THE shafts of death fall thick around us, and this charming world, like the field of strife, is strewn with the dead and dying. The mourners go about the street ; they follow the young, the lovely, the beautiful, the good, to their long home, — the silent grave. The mournful knell chimes to their measured pace, and mingles its sepulchral tone with the burst of sorrow.
But in all the circumstances of woe, attendant on the departure of those we love from the busy scenes of life, there is to the Christian much consolation, when he feels assured that they had witnessed a good confession. Seeing they have escaped these storms and billows of life’s tempestuous sea, and conscious that they are safe in the port of endless bliss, where the wicked cease from troubling and the weary are forever at rest, we feel resigned, — knowing that our loss is their infinite gain. Indeed, we rejoice, rather than mourn ; for truly our separation will be a very short one, and our meeting with happy connections, O how joyful ! Then shall we breathe our native air, and taste the fruit of that delightful clime where all is fertile, rich, and fragrant.

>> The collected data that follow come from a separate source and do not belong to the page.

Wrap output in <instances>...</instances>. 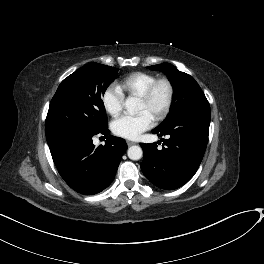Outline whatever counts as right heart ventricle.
Wrapping results in <instances>:
<instances>
[{"label":"right heart ventricle","instance_id":"1","mask_svg":"<svg viewBox=\"0 0 264 264\" xmlns=\"http://www.w3.org/2000/svg\"><path fill=\"white\" fill-rule=\"evenodd\" d=\"M156 79L157 76L152 73L134 72L119 83V88L130 96H140Z\"/></svg>","mask_w":264,"mask_h":264}]
</instances>
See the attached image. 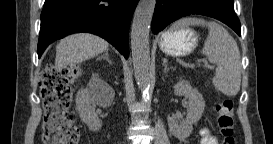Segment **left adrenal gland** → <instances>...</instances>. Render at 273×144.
<instances>
[{
	"label": "left adrenal gland",
	"mask_w": 273,
	"mask_h": 144,
	"mask_svg": "<svg viewBox=\"0 0 273 144\" xmlns=\"http://www.w3.org/2000/svg\"><path fill=\"white\" fill-rule=\"evenodd\" d=\"M162 65L164 66V73H166L167 71H169V69H172V67H169L167 65L166 59L163 60V64Z\"/></svg>",
	"instance_id": "1"
}]
</instances>
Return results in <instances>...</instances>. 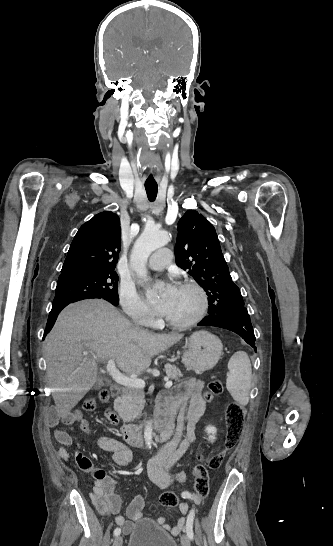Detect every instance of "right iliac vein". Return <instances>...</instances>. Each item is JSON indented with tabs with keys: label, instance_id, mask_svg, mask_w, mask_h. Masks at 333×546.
Listing matches in <instances>:
<instances>
[{
	"label": "right iliac vein",
	"instance_id": "1",
	"mask_svg": "<svg viewBox=\"0 0 333 546\" xmlns=\"http://www.w3.org/2000/svg\"><path fill=\"white\" fill-rule=\"evenodd\" d=\"M123 544V539L121 536H116L115 539L113 540V546H122Z\"/></svg>",
	"mask_w": 333,
	"mask_h": 546
}]
</instances>
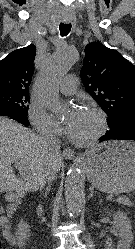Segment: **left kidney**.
<instances>
[{
	"mask_svg": "<svg viewBox=\"0 0 135 249\" xmlns=\"http://www.w3.org/2000/svg\"><path fill=\"white\" fill-rule=\"evenodd\" d=\"M113 223L116 230L119 232L120 241L116 249H130L133 234L131 228V222L126 214L117 212L113 214ZM106 249H114L111 240H107L105 243Z\"/></svg>",
	"mask_w": 135,
	"mask_h": 249,
	"instance_id": "5707ae66",
	"label": "left kidney"
}]
</instances>
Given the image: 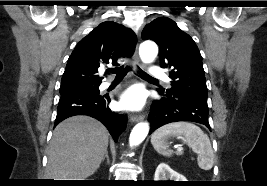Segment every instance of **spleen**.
Instances as JSON below:
<instances>
[{"label": "spleen", "instance_id": "3e777b00", "mask_svg": "<svg viewBox=\"0 0 267 186\" xmlns=\"http://www.w3.org/2000/svg\"><path fill=\"white\" fill-rule=\"evenodd\" d=\"M172 136H183L188 146L197 153V162L201 169L212 168L214 154L210 139L198 126L189 122H174L157 129L151 137L154 149L164 156H170L172 151L168 149L165 140Z\"/></svg>", "mask_w": 267, "mask_h": 186}]
</instances>
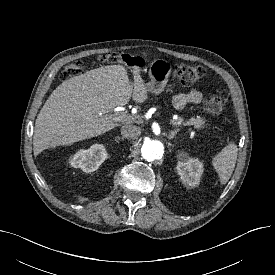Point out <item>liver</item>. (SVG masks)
<instances>
[{"instance_id": "liver-1", "label": "liver", "mask_w": 275, "mask_h": 275, "mask_svg": "<svg viewBox=\"0 0 275 275\" xmlns=\"http://www.w3.org/2000/svg\"><path fill=\"white\" fill-rule=\"evenodd\" d=\"M134 83L122 65L90 70L62 82L40 110L34 129L33 150L69 145L110 131L134 118L114 121L111 112L126 105L131 97L136 103L147 99V88L140 69L134 66Z\"/></svg>"}]
</instances>
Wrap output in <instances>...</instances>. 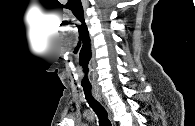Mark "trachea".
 Masks as SVG:
<instances>
[{
  "label": "trachea",
  "mask_w": 195,
  "mask_h": 126,
  "mask_svg": "<svg viewBox=\"0 0 195 126\" xmlns=\"http://www.w3.org/2000/svg\"><path fill=\"white\" fill-rule=\"evenodd\" d=\"M84 94L89 106L94 110L99 119L100 126H111V122L108 119V113L105 108L93 97L91 87H83Z\"/></svg>",
  "instance_id": "trachea-1"
}]
</instances>
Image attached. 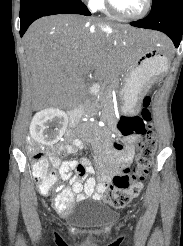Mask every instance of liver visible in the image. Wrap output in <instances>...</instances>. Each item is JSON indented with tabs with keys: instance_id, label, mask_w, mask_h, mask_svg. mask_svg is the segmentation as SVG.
I'll return each instance as SVG.
<instances>
[{
	"instance_id": "liver-1",
	"label": "liver",
	"mask_w": 183,
	"mask_h": 246,
	"mask_svg": "<svg viewBox=\"0 0 183 246\" xmlns=\"http://www.w3.org/2000/svg\"><path fill=\"white\" fill-rule=\"evenodd\" d=\"M137 38L163 49L170 45L161 33L95 17L53 15L38 19L24 36L34 100L63 109L77 105L86 92L84 75L94 71L97 79L103 80L127 71Z\"/></svg>"
}]
</instances>
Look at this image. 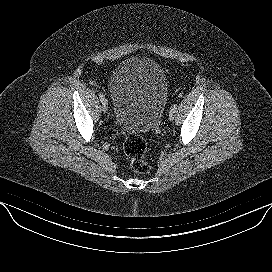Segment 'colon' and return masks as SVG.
I'll list each match as a JSON object with an SVG mask.
<instances>
[{
	"label": "colon",
	"mask_w": 272,
	"mask_h": 272,
	"mask_svg": "<svg viewBox=\"0 0 272 272\" xmlns=\"http://www.w3.org/2000/svg\"><path fill=\"white\" fill-rule=\"evenodd\" d=\"M146 151L147 144L141 136L129 134L125 137L124 152L130 160L132 171L135 173L145 174L151 170V165L145 158Z\"/></svg>",
	"instance_id": "obj_1"
}]
</instances>
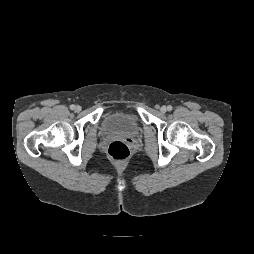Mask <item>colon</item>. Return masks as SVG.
Here are the masks:
<instances>
[{
  "mask_svg": "<svg viewBox=\"0 0 254 254\" xmlns=\"http://www.w3.org/2000/svg\"><path fill=\"white\" fill-rule=\"evenodd\" d=\"M108 158L115 164H124L130 157V148L123 141H114L107 148Z\"/></svg>",
  "mask_w": 254,
  "mask_h": 254,
  "instance_id": "colon-1",
  "label": "colon"
}]
</instances>
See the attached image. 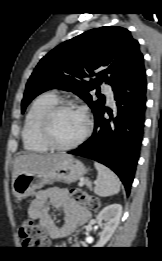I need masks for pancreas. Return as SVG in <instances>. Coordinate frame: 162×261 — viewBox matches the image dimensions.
I'll list each match as a JSON object with an SVG mask.
<instances>
[{
    "label": "pancreas",
    "mask_w": 162,
    "mask_h": 261,
    "mask_svg": "<svg viewBox=\"0 0 162 261\" xmlns=\"http://www.w3.org/2000/svg\"><path fill=\"white\" fill-rule=\"evenodd\" d=\"M84 184L91 188V184H90V182L88 180H85Z\"/></svg>",
    "instance_id": "obj_1"
}]
</instances>
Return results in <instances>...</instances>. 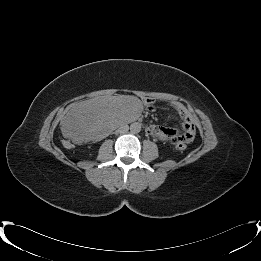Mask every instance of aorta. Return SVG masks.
Listing matches in <instances>:
<instances>
[{
	"label": "aorta",
	"mask_w": 261,
	"mask_h": 261,
	"mask_svg": "<svg viewBox=\"0 0 261 261\" xmlns=\"http://www.w3.org/2000/svg\"><path fill=\"white\" fill-rule=\"evenodd\" d=\"M130 131L133 134H137L141 131V124L138 122H134L130 125Z\"/></svg>",
	"instance_id": "1"
}]
</instances>
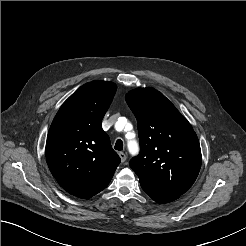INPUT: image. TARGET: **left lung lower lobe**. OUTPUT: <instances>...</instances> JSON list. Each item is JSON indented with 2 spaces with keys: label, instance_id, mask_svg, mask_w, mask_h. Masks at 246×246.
Here are the masks:
<instances>
[{
  "label": "left lung lower lobe",
  "instance_id": "obj_1",
  "mask_svg": "<svg viewBox=\"0 0 246 246\" xmlns=\"http://www.w3.org/2000/svg\"><path fill=\"white\" fill-rule=\"evenodd\" d=\"M143 190L156 202L168 203L179 198L180 195L162 190L149 183L140 182Z\"/></svg>",
  "mask_w": 246,
  "mask_h": 246
}]
</instances>
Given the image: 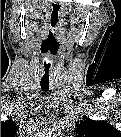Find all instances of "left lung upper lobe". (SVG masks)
Here are the masks:
<instances>
[{
    "label": "left lung upper lobe",
    "mask_w": 121,
    "mask_h": 137,
    "mask_svg": "<svg viewBox=\"0 0 121 137\" xmlns=\"http://www.w3.org/2000/svg\"><path fill=\"white\" fill-rule=\"evenodd\" d=\"M79 135L85 136H104V135H117L118 131L110 124L104 121L85 120L80 122L77 126Z\"/></svg>",
    "instance_id": "1"
}]
</instances>
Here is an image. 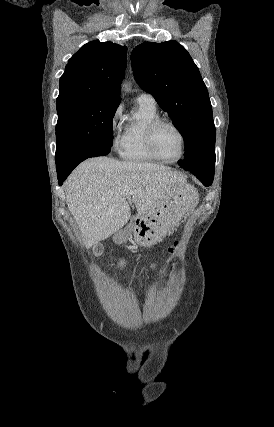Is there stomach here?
Returning <instances> with one entry per match:
<instances>
[{"label":"stomach","instance_id":"1","mask_svg":"<svg viewBox=\"0 0 274 427\" xmlns=\"http://www.w3.org/2000/svg\"><path fill=\"white\" fill-rule=\"evenodd\" d=\"M195 196V188L184 184L181 194H175V200L172 198L171 202H161L160 206H156L148 214L133 215L130 223L113 235V241L126 243L129 235H134L140 245L151 247L178 225V215H185L187 210L194 208Z\"/></svg>","mask_w":274,"mask_h":427}]
</instances>
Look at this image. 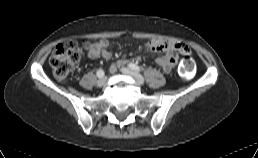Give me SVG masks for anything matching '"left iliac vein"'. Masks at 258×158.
Returning a JSON list of instances; mask_svg holds the SVG:
<instances>
[{
	"instance_id": "4c4485c4",
	"label": "left iliac vein",
	"mask_w": 258,
	"mask_h": 158,
	"mask_svg": "<svg viewBox=\"0 0 258 158\" xmlns=\"http://www.w3.org/2000/svg\"><path fill=\"white\" fill-rule=\"evenodd\" d=\"M121 71L123 74L128 75V76L132 77L133 79H135L139 85L144 84V78L139 73L134 72L131 69L126 68V67L121 68Z\"/></svg>"
}]
</instances>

Among the many evidences of the power of Christianity, nothing can be more convincing than the last hours of a dying saint who bears a bright testimony to the truth of its doctrines. What a sublime scene ! Behold him on the margin of a river, wrapped about with the garments of salvation, and preparing to step into its cold waters. He enters, singing as he goes. The ministering angels pilot him over. He gains the opposite shore. Sister spirits welcome him home. He joins the celestial company. He mounts, he flies, he soars. He reaches his eternal home. He is forever at rest.